Sometimes I find myself being impatient with my children when they are slow to change behavior that has already proven counterproductive. To wit: Monkey does NOT like it if he is the last one upstairs on school mornings. You’d think this would compel him to get ready faster, but you’d be wrong. What it DOES cause him to do is pitch a great big hairy hissy fit when he realizes that I am packing lunches and Chickadee is eating breakfast and he is standing at the top of the stairs, alone and naked save for the underwear on his head. It’s becoming a problem.
And honestly, I have no idea where he gets that. Make the same mistake over and over, and then cry about the results? That’s just dumb. And so completely foreign to me. Ahahahahahaaaaaaaaaaaaa! Sorry. I really thought I was going to manage that one with a straight face, but ummmm, no.
[For you, Dad: Why do I keep banging my head against this wall? Because it feels so good when I finally stop!]
The leaves are falling and the temperature is dropping. For days now the rain has fallen. Sometimes a pounding, driving drumming on the roof and windows… more often, a drizzle that just makes the air thick and damp.
This kind of weather lulls me into a comfortable melancholy. I feel slow and nostalgic and want nothing more than to cocoon and hide. I find myself remembering. Constantly. The drone of the rain hypnotizes me and in my head I replay movies of the past. Movies of when I made the same mistake, over and over, and ended up wondering how it happened. I am changing; but that’s not what I think about on rainy days. On rainy days it takes all of my energy to fight the urge to sleep. Escape.

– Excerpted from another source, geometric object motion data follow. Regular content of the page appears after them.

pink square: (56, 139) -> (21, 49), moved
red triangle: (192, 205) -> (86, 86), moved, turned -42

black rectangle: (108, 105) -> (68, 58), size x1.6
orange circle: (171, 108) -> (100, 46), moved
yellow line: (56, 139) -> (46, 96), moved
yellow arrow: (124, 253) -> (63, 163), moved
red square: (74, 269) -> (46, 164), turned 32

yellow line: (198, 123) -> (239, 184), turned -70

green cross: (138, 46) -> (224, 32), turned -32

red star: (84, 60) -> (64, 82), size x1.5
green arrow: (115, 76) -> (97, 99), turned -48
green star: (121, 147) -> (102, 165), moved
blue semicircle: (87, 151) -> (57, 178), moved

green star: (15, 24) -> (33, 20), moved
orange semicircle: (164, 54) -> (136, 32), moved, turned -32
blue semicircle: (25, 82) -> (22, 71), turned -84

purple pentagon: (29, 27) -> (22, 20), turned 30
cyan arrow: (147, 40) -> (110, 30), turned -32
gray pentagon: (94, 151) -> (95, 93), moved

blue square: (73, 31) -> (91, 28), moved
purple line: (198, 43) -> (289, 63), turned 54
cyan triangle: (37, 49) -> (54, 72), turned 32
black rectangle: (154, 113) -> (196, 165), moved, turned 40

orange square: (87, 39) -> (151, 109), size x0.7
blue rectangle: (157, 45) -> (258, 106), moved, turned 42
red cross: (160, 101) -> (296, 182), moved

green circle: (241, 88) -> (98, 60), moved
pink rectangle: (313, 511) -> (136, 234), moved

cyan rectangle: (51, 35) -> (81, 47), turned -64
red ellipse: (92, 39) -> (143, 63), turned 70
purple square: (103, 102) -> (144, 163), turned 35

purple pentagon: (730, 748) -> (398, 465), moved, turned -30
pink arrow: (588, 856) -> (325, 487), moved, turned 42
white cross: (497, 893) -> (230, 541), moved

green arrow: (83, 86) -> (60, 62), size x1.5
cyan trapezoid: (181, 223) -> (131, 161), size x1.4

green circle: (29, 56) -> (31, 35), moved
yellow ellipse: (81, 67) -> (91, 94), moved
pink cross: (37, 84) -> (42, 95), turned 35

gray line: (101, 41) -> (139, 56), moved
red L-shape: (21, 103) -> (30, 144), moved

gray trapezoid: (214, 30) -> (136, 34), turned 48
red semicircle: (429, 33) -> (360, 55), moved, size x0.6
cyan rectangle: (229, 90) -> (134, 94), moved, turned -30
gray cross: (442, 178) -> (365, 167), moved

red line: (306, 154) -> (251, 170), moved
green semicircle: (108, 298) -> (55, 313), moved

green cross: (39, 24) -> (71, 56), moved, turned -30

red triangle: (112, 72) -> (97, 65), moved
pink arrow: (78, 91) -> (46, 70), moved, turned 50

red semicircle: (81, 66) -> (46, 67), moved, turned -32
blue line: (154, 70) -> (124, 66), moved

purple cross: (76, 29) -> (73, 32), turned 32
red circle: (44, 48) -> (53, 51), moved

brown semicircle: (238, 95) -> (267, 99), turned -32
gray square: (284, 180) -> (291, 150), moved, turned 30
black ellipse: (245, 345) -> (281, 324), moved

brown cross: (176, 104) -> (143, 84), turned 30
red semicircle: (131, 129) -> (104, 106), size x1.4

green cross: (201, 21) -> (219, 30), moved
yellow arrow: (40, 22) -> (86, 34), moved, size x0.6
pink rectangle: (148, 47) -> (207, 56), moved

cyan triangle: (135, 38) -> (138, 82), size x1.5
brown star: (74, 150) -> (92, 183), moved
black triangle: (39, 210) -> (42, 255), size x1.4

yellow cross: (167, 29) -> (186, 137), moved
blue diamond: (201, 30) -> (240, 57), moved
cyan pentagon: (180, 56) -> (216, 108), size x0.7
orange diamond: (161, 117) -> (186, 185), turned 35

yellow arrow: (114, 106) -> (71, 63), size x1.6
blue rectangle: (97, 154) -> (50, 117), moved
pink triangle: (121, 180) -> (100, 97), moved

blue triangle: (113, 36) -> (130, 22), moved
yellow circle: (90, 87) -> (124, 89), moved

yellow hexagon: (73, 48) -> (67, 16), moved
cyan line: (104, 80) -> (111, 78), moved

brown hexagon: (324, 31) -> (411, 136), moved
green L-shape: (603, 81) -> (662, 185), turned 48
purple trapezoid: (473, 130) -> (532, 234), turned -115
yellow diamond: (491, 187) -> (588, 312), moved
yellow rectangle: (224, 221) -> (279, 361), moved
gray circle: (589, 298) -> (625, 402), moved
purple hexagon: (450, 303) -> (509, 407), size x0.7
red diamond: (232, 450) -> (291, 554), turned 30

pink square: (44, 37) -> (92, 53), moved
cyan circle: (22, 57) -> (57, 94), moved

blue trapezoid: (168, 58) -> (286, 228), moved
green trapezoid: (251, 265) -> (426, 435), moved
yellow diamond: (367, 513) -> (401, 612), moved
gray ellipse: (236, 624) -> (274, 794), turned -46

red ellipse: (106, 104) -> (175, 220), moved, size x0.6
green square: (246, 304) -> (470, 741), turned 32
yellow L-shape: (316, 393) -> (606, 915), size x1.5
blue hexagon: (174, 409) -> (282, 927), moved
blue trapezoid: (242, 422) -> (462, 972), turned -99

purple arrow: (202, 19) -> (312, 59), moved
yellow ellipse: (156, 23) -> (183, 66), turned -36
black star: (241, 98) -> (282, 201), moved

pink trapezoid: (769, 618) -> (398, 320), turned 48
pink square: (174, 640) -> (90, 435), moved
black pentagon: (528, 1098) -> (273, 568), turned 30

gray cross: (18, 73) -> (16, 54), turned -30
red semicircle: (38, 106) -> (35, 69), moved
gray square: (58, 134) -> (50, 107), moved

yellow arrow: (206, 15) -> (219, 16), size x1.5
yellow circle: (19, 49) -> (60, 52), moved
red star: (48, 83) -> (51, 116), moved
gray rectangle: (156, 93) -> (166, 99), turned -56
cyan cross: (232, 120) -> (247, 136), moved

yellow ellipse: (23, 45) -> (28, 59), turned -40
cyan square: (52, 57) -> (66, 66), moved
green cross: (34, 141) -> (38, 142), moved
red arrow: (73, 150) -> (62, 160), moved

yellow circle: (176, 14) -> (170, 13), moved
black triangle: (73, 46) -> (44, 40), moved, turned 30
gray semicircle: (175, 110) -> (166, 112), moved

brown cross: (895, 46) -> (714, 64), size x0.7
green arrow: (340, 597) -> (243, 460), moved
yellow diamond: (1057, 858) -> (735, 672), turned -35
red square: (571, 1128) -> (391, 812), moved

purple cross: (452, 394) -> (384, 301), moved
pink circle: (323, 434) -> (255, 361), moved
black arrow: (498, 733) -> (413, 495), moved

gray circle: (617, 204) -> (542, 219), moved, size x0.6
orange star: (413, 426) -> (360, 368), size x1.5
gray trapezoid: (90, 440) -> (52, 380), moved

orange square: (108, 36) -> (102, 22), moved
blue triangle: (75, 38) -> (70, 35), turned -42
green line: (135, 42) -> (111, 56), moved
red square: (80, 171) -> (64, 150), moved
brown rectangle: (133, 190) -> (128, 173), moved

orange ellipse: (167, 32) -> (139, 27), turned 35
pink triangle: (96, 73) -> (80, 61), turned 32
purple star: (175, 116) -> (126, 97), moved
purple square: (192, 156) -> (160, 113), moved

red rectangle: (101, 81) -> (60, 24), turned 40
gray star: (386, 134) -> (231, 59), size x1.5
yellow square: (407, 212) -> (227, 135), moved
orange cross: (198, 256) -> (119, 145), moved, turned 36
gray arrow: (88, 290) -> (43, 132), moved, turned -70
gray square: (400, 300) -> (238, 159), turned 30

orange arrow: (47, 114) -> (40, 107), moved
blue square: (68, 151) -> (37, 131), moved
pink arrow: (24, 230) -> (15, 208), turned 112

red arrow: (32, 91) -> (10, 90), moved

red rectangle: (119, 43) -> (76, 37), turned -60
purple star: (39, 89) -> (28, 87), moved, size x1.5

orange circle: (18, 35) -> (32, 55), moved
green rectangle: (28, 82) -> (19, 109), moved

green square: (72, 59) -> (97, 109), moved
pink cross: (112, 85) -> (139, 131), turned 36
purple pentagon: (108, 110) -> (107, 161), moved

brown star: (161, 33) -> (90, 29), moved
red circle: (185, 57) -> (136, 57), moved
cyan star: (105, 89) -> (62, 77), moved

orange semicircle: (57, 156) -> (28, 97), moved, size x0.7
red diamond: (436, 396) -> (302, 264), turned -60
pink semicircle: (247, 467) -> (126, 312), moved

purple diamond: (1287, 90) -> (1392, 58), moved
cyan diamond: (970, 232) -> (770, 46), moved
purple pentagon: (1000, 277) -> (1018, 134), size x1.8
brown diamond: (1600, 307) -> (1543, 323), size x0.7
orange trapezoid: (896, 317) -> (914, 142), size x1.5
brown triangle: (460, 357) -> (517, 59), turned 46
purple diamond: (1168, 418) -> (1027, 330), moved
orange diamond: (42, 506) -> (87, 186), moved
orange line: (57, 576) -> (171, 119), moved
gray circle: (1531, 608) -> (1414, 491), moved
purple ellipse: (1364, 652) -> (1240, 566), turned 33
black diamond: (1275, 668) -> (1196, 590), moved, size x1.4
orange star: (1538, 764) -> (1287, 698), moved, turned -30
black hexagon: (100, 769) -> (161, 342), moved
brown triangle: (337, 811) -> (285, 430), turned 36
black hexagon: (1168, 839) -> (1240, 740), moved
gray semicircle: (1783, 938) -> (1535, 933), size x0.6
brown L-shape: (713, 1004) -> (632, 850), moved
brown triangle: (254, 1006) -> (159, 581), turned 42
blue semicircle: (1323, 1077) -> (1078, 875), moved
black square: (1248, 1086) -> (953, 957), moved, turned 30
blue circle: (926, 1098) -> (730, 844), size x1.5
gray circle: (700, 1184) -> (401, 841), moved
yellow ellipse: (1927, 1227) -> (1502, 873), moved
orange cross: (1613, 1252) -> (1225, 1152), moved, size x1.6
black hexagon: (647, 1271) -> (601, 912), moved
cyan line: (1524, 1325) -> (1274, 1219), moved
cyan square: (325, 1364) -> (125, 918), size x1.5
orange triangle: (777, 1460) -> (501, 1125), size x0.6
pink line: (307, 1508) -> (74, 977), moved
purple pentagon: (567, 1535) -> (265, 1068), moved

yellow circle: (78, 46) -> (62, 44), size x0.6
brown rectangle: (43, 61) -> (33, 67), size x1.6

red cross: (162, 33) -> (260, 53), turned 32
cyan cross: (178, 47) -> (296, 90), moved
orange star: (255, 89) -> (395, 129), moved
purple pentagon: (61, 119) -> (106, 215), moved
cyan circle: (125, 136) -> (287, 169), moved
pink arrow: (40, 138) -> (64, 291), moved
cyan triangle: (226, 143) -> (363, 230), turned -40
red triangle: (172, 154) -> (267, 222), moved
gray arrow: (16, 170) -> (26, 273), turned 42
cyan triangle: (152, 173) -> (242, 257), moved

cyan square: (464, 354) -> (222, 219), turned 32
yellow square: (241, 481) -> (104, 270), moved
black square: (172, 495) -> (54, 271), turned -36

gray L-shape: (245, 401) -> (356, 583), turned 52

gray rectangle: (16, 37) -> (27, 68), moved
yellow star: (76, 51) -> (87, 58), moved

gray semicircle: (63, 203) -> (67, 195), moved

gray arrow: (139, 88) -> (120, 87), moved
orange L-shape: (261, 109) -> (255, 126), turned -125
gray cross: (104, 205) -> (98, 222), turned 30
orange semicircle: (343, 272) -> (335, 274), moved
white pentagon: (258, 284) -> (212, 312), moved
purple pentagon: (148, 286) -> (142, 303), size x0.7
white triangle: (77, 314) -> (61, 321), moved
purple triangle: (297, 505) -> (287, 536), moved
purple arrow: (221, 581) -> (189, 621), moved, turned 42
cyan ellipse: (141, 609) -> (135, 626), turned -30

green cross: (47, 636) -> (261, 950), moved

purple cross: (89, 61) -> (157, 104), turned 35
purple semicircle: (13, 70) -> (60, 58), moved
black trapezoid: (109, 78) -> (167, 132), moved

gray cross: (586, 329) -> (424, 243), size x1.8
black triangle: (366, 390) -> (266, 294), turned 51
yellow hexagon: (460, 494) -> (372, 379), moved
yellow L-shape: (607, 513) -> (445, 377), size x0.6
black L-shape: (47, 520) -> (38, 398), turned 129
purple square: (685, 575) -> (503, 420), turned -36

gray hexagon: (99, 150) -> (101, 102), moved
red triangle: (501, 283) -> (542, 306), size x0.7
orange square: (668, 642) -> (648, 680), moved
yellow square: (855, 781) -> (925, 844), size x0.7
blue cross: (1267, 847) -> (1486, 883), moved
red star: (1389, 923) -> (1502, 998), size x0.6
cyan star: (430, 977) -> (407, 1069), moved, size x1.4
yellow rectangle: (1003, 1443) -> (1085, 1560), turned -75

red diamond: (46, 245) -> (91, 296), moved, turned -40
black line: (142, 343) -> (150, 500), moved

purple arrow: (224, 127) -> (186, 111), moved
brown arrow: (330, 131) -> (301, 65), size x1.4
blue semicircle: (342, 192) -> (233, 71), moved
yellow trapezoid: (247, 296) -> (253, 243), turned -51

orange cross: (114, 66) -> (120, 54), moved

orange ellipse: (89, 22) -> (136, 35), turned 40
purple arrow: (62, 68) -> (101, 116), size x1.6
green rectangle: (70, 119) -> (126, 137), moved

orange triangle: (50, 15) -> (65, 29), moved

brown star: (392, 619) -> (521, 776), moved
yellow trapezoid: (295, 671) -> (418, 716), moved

I wonder if my children are similarly affected. I suspect that they are; both are a bit out of sorts and just slower than usual.
Last night Chickadee complained that she was tired of rain. As I tucked her in I shushed her. “Listen,” I whispered. “Listen for the pattern.” We sat there in the dark together. My fingers on her chest tapped out a pitter-patter of rain on top of her heartbeat, and she smiled and relaxed under my hand. This afternoon–when her frustration over writing out various facts about the endangered kiwi reached fever pitch–I pulled her onto my lap and held her while we watched the rivulets on the windows, and listened, together.
It’s still raining. Part of me still wants to hibernate. But a larger part of me is seeing–and celebrating–progress.
For one thing, Chickadee’s project on the kiwi bird is nearly complete. I just need to buy her a piece of poster board tomorrow to arrange her little fact groups on. Chickadee worked really hard on this. More importantly, perhaps, my ex worked with her on it all weekend, and I worked with her today, and goshdarnit if it hasn’t been just one big happy collaborative effort. If those kiwis could talk, they would praise us all for our cooperative spirits. Right after they asked why we keep shoving toothpicks in them, that is.
For another thing, I got something really, really cool in the mail today.
I sat with it at the kitchen table for a while, considering framing it. Eventually I decided against it, for obvious reasons.
Today I got my first check for work performed as a freelancer. (I couldn’t figure out a way to both frame it AND cash it, see?) There are other checks on the way, but this is the very first one.
You know, it DOES feel really good when I take a break from smashing my head into that wall.